#District Literacy Analysis

# Introduction

In this notebook, I will analyze literacy rate data for districts in a large nation. This dataset provides valuable insights into education levels across different regions. By exploring the distribution of literacy rates and identifying key patterns, this analysis will contribute to a better understanding of educational disparities and trends.


## Overview

In this notebook, I will explore and analyze literacy rate data for each district, applying various statistical techniques to summarize and interpret the dataset. To achieve this, I will perform the following analyses:

- Compute descriptive statistics to summarize district literacy rates.
- Use the normal distribution to model the data and identify patterns.
- Calculate z-scores to detect potential outliers.
- Simulate random sampling and estimate population means.
- Construct confidence intervals to assess the reliability of estimates.
- Conduct a two-sample hypothesis test to compare different district literacy rates.

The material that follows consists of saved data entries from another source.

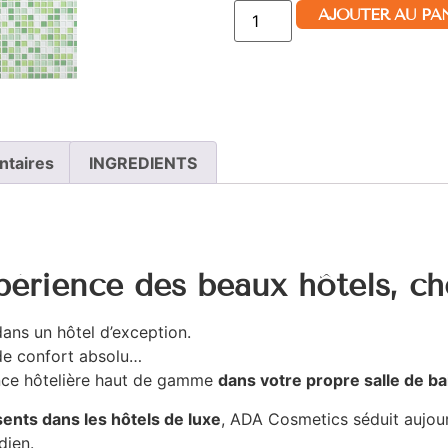
AJOUTER AU PA
ntaires
INGREDIENTS
périence des beaux hôtels, c
dans un hôtel d’exception.
 de confort absolu…
ence hôtelière haut de gamme
dans votre propre salle de ba
ents dans les hôtels de luxe
, ADA Cosmetics séduit aujour
dien.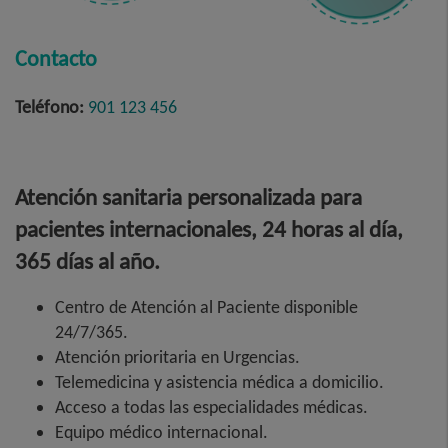
Contacto
Teléfono:
901 123 456
Atención sanitaria personalizada para
pacientes internacionales, 24 horas al día,
365 días al año.
Centro de Atención al Paciente disponible
24/7/365.
Atención prioritaria en Urgencias.
Telemedicina y asistencia médica a domicilio.
Acceso a todas las especialidades médicas.
Equipo médico internacional.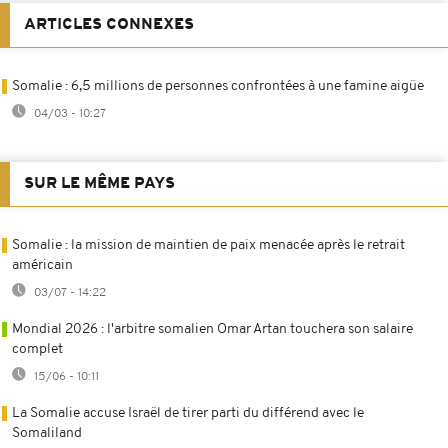
ARTICLES CONNEXES
Somalie : 6,5 millions de personnes confrontées à une famine aigüe
04/03 - 10:27
SUR LE MÊME PAYS
Somalie : la mission de maintien de paix menacée après le retrait
américain
03/07 - 14:22
Mondial 2026 : l'arbitre somalien Omar Artan touchera son salaire
complet
15/06 - 10:11
La Somalie accuse Israël de tirer parti du différend avec le
Somaliland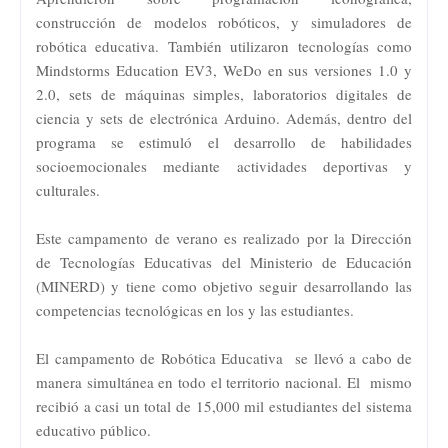
construcción de modelos robóticos, y simuladores de
robótica educativa. También utilizaron tecnologías como
Mindstorms Education EV3, WeDo en sus versiones 1.0 y
2.0, sets de máquinas simples, laboratorios digitales de
ciencia y sets de electrónica Arduino. Además, dentro del
programa se estimuló el desarrollo de habilidades
socioemocionales mediante actividades deportivas y
culturales.
Este campamento de verano es realizado por la Dirección
de Tecnologías Educativas del Ministerio de Educación
(MINERD) y tiene como objetivo seguir desarrollando las
competencias tecnológicas en los y las estudiantes.
El campamento de Robótica Educativa se llevó a cabo de
manera simultánea en todo el territorio nacional. El mismo
recibió a casi un total de 15,000 mil estudiantes del sistema
educativo público.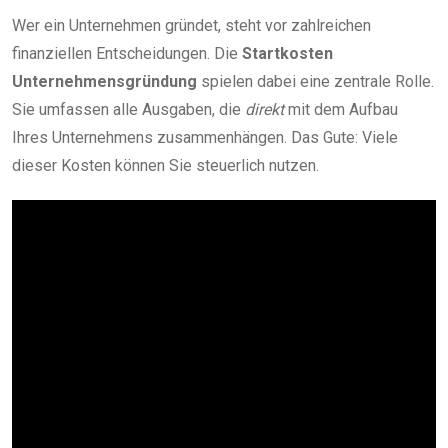
Wer ein Unternehmen gründet, steht vor zahlreichen
finanziellen Entscheidungen. Die
Startkosten
Unternehmensgründung
spielen dabei eine zentrale Rolle.
Sie umfassen alle Ausgaben, die
direkt
mit dem Aufbau
Ihres Unternehmens zusammenhängen. Das Gute: Viele
dieser Kosten können Sie steuerlich nutzen.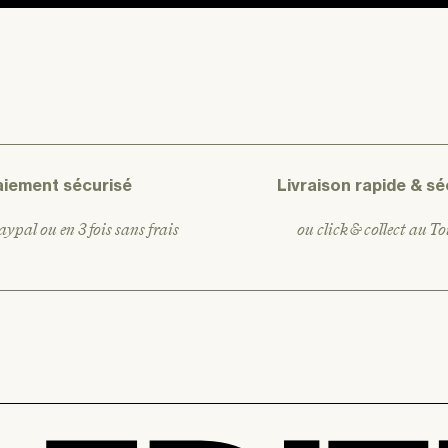
aiement sécurisé
Livraison rapide & sé
ypal ou en 3 fois sans frais
ou click & collect au T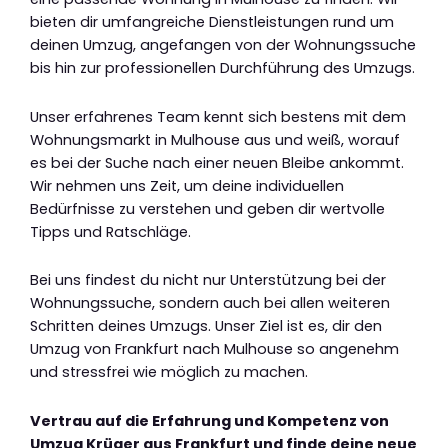
bieten dir umfangreiche Dienstleistungen rund um
deinen Umzug, angefangen von der Wohnungssuche
bis hin zur professionellen Durchführung des Umzugs.
Unser erfahrenes Team kennt sich bestens mit dem
Wohnungsmarkt in Mulhouse aus und weiß, worauf
es bei der Suche nach einer neuen Bleibe ankommt.
Wir nehmen uns Zeit, um deine individuellen
Bedürfnisse zu verstehen und geben dir wertvolle
Tipps und Ratschläge.
Bei uns findest du nicht nur Unterstützung bei der
Wohnungssuche, sondern auch bei allen weiteren
Schritten deines Umzugs. Unser Ziel ist es, dir den
Umzug von Frankfurt nach Mulhouse so angenehm
und stressfrei wie möglich zu machen.
Vertrau auf die Erfahrung und Kompetenz von
Umzug Krüger aus Frankfurt und finde deine neue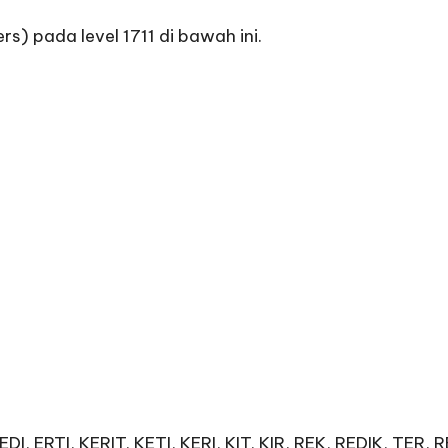
 pada level 1711 di bawah ini.
DI, ERTI, KERIT, KETI, KERI, KIT, KIR, REK, REDIK, TER, RE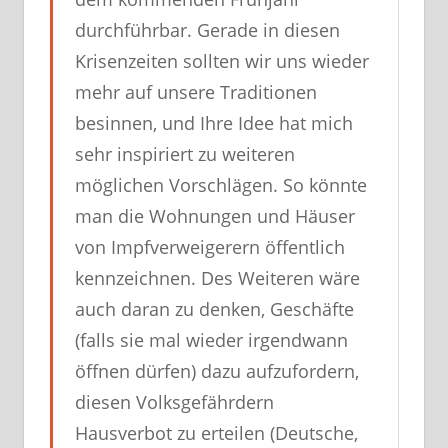
durchführbar. Gerade in diesen
Krisenzeiten sollten wir uns wieder
mehr auf unsere Traditionen
besinnen, und Ihre Idee hat mich
sehr inspiriert zu weiteren
möglichen Vorschlägen. So könnte
man die Wohnungen und Häuser
von Impfverweigerern öffentlich
kennzeichnen. Des Weiteren wäre
auch daran zu denken, Geschäfte
(falls sie mal wieder irgendwann
öffnen dürfen) dazu aufzufordern,
diesen Volksgefährdern
Hausverbot zu erteilen (Deutsche,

By performing these analyses, I aim to gain a deeper understanding of literacy trends across districts, evaluate data distribution characteristics, and ensure the accuracy and reliability of the dataset for further research.


## Dataset Structure

### District Demographics Dataset
This dataset contains demographic and administrative information about various districts in a given state. Each record represents a district and includes details on its population, administrative divisions, and literacy rates. Below is a description of the key fields in this dataset:

- **DISTNAME**: The name of the district.
- **STATNAME**: The name of the state to which the district belongs.
- **BLOCKS**: The number of administrative blocks within the district.
- **VILLAGES**: The total number of villages in the district.
- **CLUSTERS**: The number of clusters present in the district.
- **TOTPOPULAT**: The total population of the district.
- **OVERALL_LI**: The overall literacy rate of the district (expressed as a percentage).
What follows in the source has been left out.